Cena do Crime: Mistério e Morte no Hotel Cecil é uma série documental da Netflix que vai contar a famosa história de Elisa Lam. A pobre jovem se hospedou no local e, dias depois, morreu misteriosamente, em um cenário que parece ser totalmente sem explicação. Veja este vídeo, com legendas, para conhecer o caso.
Acontece que este não é o único caso. O Cecil tem uma enorme fama de “ser assombrado”. Por mais que eu tenha várias ressalvas com questões sobrenaturais, há muitos relatos de coisas realmente ruins e reais que aconteceram no local, como serial killers que se hospedavam por lá e o próprio caso da morte da senhorita Lam.
No verbete da Wikipédia do Cecil há até mesmo uma lista de mortes e casos de violência que ocorreram dentro do hotel ou em suas cercanias. Por mais que o lado sobrenatural da coisa seja questionável, é preciso admitir que o lugar não tem a melhor das famas, por tanta coisa ruim somada que aconteceu por lá.
Assim, achei que este seria um bom momento para tentar contar sobre a minha própria experiência no Cecil. Sim, eu já me hospedei lá, em 2016, quando passei um belo de um perrengue.
É até bom que eu escreva e deixe registrado, pois as coisas somem da mente com o tempo e os detalhes se perdem, então aproveite enquanto divido, com o que ainda lembro sobre o ocorrido…
Preparativos da viagem
O ano era 2016 e eu ia, mais uma vez, cobrir a famosa “feira de games” E3 em Los Angeles. A feira era anual (em um tempo sem pandemia). Aquela seria minha terceira vez na cobertura do evento, pela segunda vez acompanhado de uma amiga na época, com quem não tenho mais contato.
Como eu trabalhava em regime freelancer, não tinha qualquer vínculo com o site que ia representar com minhas reportagens. Por isso eu comprava passagens e pagava hospedagem do meu bolso, para depois cobrir as despesas com o dinheiro recebido pela produção — e era quase sempre uma grana boa.
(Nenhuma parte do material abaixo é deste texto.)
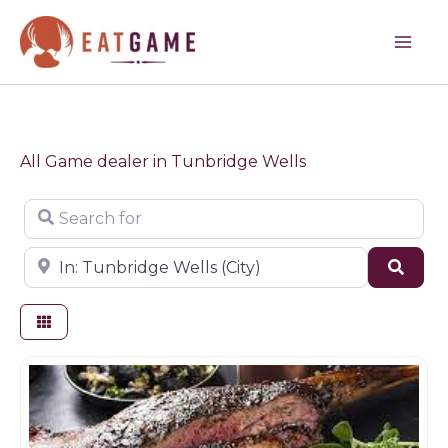
Skip
to
content
All Game dealer in Tunbridge Wells
Search for
Near
Sear
Butchers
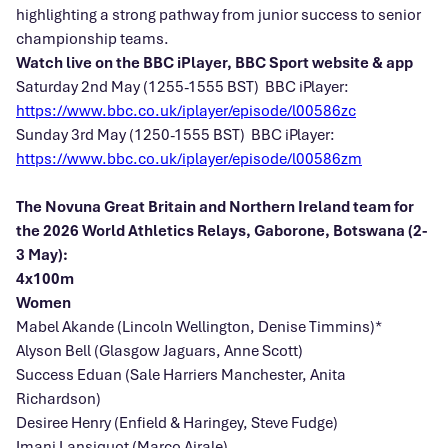
highlighting a strong pathway from junior success to senior
championship teams.
Watch live on the BBC iPlayer, BBC Sport website & app
Saturday 2nd May (1255-1555 BST) BBC iPlayer:
https://www.bbc.co.uk/iplayer/episode/l00586zc
Sunday 3rd May (1250-1555 BST) BBC iPlayer:
https://www.bbc.co.uk/iplayer/episode/l00586zm
The Novuna Great Britain and Northern Ireland team for
the 2026 World Athletics Relays, Gaborone, Botswana (2-
3 May):
4x100m
Women
Mabel Akande (Lincoln Wellington, Denise Timmins)*
Alyson Bell (Glasgow Jaguars, Anne Scott)
Success Eduan (Sale Harriers Manchester, Anita
Richardson)
Desiree Henry (Enfield & Haringey, Steve Fudge)
Imani Lansiquot (Marco Airale)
Assim, como de costume, reservei hotel e passagens poucos meses antes da viagem. Isso me deixou com poucas opções, pois as vagas de hospedagem eram escassas e eu tinha um teto de gastos para poder conseguir depois cobrir com segurança. Na minha busca por algum lugar para ficar, me deparei com um que tinha bom preço e ficava muito próximo do Los Angeles Convention Center, onde acontecia a E3.
Este lugar era chamado Stay on Main. Era um hotel gigantesco, as fotos pareciam boas. Tinha um lobby bem simpático e parecia tudo muito bom.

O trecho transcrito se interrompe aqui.